14 mars 2010 7 14 /03 /mars /2010 15:20


   Dans son livre, Umberto Eco donne de nombreux exemples de listes dans la littérature. Dans la Théogonie, Hésiode fait une immense liste des dieux, des déesses et des créatures divines:
" Nuit enfanta Sarcasme et Détresse la douloureuse, et les Hespérides, qui, au-delà de l'illustre Océan, ont soin des belles pommes d'or et des arbres qui portent tels fruits."


Louvre-Eco-listes-Closky-marabout.jpgExtrait de Marabout bout de ficelle, liste de Claude Closky, 1996
Terre de feu, feu follet, lait de chèvre, chèvrefeuille, feuilleton, Tonton Jules, Jules César, z'haricot, Ricoré, résidu, du joli, lit de mort, mort aux vaches,vache qui pisse, peace and love, Love Burger ...
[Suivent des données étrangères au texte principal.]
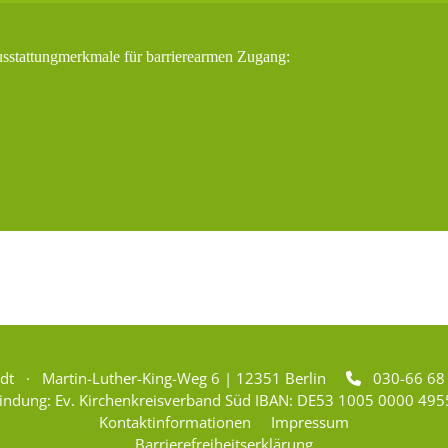
usstattungmerkmale für barrierearmen Zugang:
adt · Martin-Luther-King-Weg 6 | 12351 Berlin
030-66 6

indung: Ev. Kirchenkreisverband Süd IBAN: DE53 1005 0000 495
Kontaktinformationen
Impressum
Barrierefreiheitserklärung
    Dans Macbeth, les sorcières énumèrent la liste des ingrédients de leur potion magique:

"Ecaille de dragon avec la dent de loup,
Momies de sorcellerie, estomac oesophage
du glouton requin dans la mer salée
et racine de cigüe dans l'obscurité ..."

   Rabelais, Victor Hugo, Italo Calvino, Jorgue Luis Borgès, Roland Barthes, Jacques Prévert, Georges Pérec, tous ont recours à la liste, à l'énumération dans une tentative illusoire de description du monde.


    Dans Vertige de la liste, Umberto Eco aurait pu citer Jean-Philippe Toussaint. Dans La télévision (1997), Toussaint raconte un été à Berlin où il a décidé d'arrêter de regarder la télévision. Chronique nonchalante et drôle, son livre fourmille de listes.

    "Partout c'était les mêmes images indifférenciées, sans marges et sans en-têtes, sans explications, brutes, incompréhensibles, bruyantes et colorées, laides, tristes, agressives et joviales, syncopées, équivalentes, c'était des séries américaines stéréotypées, c'était des clips et des chansons en anglais, c'était des jeux télévisés, c'était des documentaires, c'était des scènes de films sorties de leur contexte, des extraits, c'était des extraits, c'était de la chansonnette, c'était vivant, le public battait des mains en rythme, c'était des hommes politiques autour d'une table, c'était un débat, c'était du cirque, c'était des acrobaties, c'était un jeu télévisé, c'était le bonheur, des rires de stupéfaction incrédule, des embrassades et des larmes, c'était le gain d'une voiture en direct, des lèvres qui tremblaient d'émotion ... c'était une marche funèbre, c'était des colonnes de prisonniers allemands qui marchaient lentement sur le bord de la route, c'était la libération des camps, c'était des tas d'ossements sur la terre ..."


   La répétition du verbe "c'était" souligne le tourbillon télévisuel qui brasse le trivial et le tragique où le téléspectateur pourrait se noyer. L'accumulation des programmes cités témoigne de la fascination de l'auteur, de son vertige devant le petit écran, un écran qu'il n'allume plus ... sauf chez les autres!

   Un peu plus loin Toussaint fait la liste des plantes qu'il doit arroser pendant l'absence de ses voisins. Puis il décrit longuement les personnes dans le parc de Halensee.  Déambulant sans but dans la ville, Toussaint regarde autour de lui, spectateur indifférent, et énumère ce qu'il voit comme pour donner un sens à ce qui l'entoure dans une tentative d'épuisement du réel proche de celle de Georges Pérec.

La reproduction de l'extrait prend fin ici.